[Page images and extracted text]
-- -- --

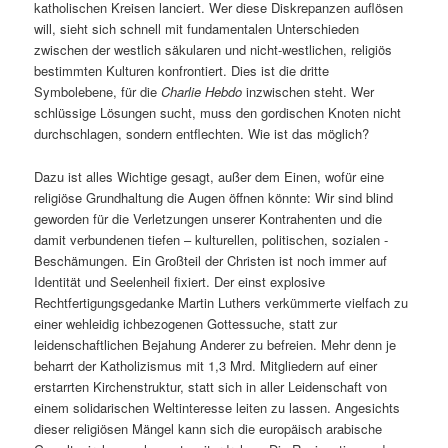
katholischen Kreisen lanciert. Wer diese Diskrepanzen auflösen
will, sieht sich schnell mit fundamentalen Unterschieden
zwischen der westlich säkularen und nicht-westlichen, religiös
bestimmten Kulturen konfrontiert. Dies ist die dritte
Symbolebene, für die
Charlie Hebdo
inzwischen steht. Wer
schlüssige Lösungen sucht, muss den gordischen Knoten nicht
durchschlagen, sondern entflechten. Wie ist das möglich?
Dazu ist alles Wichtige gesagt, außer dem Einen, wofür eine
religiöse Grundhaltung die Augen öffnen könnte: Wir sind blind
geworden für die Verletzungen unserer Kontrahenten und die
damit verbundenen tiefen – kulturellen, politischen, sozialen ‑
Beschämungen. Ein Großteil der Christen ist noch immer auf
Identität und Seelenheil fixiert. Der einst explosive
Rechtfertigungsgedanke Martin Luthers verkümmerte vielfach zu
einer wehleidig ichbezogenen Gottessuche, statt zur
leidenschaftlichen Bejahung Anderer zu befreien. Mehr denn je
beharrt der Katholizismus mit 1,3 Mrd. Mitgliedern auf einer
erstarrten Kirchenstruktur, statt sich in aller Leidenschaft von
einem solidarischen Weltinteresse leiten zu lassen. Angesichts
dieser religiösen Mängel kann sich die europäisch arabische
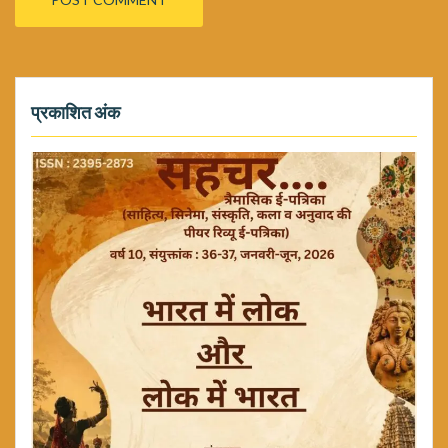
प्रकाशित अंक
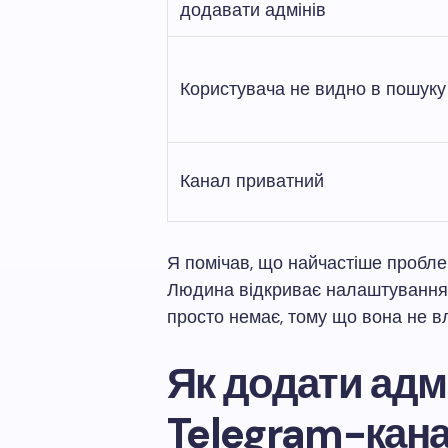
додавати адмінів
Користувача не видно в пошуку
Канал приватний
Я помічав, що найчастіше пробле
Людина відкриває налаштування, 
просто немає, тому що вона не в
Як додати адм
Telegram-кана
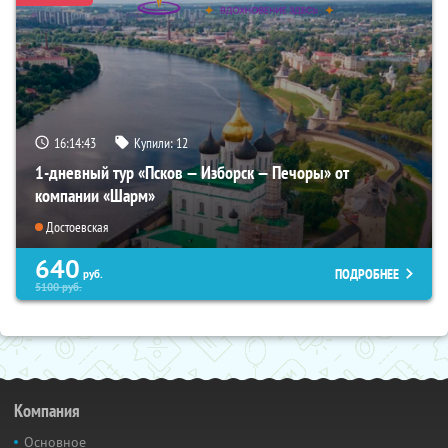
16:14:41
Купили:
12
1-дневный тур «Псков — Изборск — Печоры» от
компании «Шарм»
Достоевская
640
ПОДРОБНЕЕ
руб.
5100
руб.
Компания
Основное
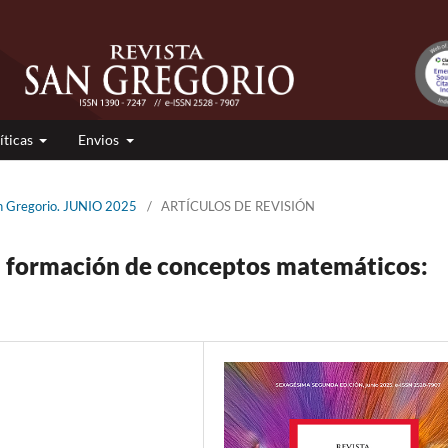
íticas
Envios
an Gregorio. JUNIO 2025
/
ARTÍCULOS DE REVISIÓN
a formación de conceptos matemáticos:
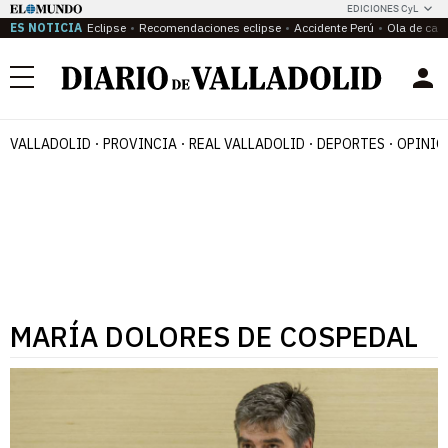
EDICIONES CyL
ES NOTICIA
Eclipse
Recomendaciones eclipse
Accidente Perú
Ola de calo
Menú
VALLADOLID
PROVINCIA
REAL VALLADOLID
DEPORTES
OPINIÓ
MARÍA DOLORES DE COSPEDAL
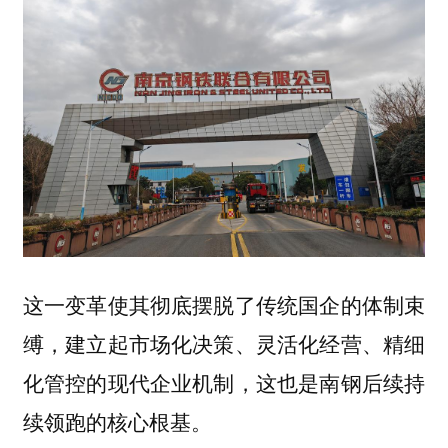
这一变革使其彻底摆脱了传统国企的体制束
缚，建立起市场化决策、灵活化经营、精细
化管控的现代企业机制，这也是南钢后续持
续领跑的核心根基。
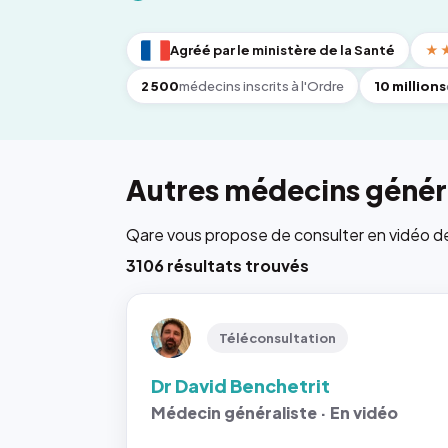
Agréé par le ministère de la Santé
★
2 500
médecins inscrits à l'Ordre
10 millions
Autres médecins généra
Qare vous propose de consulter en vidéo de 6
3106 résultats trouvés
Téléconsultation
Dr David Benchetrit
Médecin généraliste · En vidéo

-- -- --

The lines from the start of the records above through the line that holds "schlüssige Lösungen sucht, muss" are to be copied exactly, both ends included, and no pictures are to be copied.

[Answer for this exercise]
katholischen Kreisen lanciert. Wer diese Diskrepanzen auflösen
will, sieht sich schnell mit fundamentalen Unterschieden
zwischen der westlich säkularen und nicht-westlichen, religiös
bestimmten Kulturen konfrontiert. Dies ist die dritte
Symbolebene, für die
Charlie Hebdo
inzwischen steht. Wer
schlüssige Lösungen sucht, muss den gordischen Knoten nicht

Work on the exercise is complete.